Print every record below exactly, minus the pictures.

:: Information supplied ::

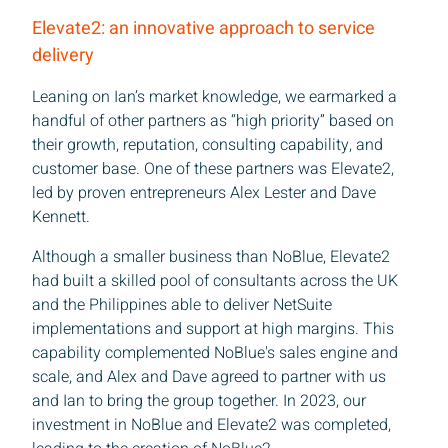
Elevate2: an innovative approach to service
Sign up to receive our latest news
delivery
Leaning on Ian’s market knowledge, we earmarked a
handful of other partners as “high priority” based on
 name
their growth, reputation, consulting capability, and
customer base. One of these partners was Elevate2,
led by proven entrepreneurs Alex Lester and Dave
 name
Kennett.
Although a smaller business than NoBlue, Elevate2
any
had built a skilled pool of consultants across the UK
and the Philippines able to deliver NetSuite
implementations and support at high margins. This
capability complemented NoBlue's sales engine and
scale, and Alex and Dave agreed to partner with us
and Ian to bring the group together. In 2023, our
Subscrib
investment in NoBlue and Elevate2 was completed,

:::

■ Exercise result ■
Elevate2: an innovative approach to service
Sign up to receive our latest news
delivery
Leaning on Ian’s market knowledge, we earmarked a
handful of other partners as “high priority” based on
 name
their growth, reputation, consulting capability, and
customer base. One of these partners was Elevate2,
led by proven entrepreneurs Alex Lester and Dave
 name
Kennett.
Although a smaller business than NoBlue, Elevate2
any
had built a skilled pool of consultants across the UK
and the Philippines able to deliver NetSuite
implementations and support at high margins. This
capability complemented NoBlue's sales engine and
scale, and Alex and Dave agreed to partner with us
and Ian to bring the group together. In 2023, our
Subscrib
investment in NoBlue and Elevate2 was completed,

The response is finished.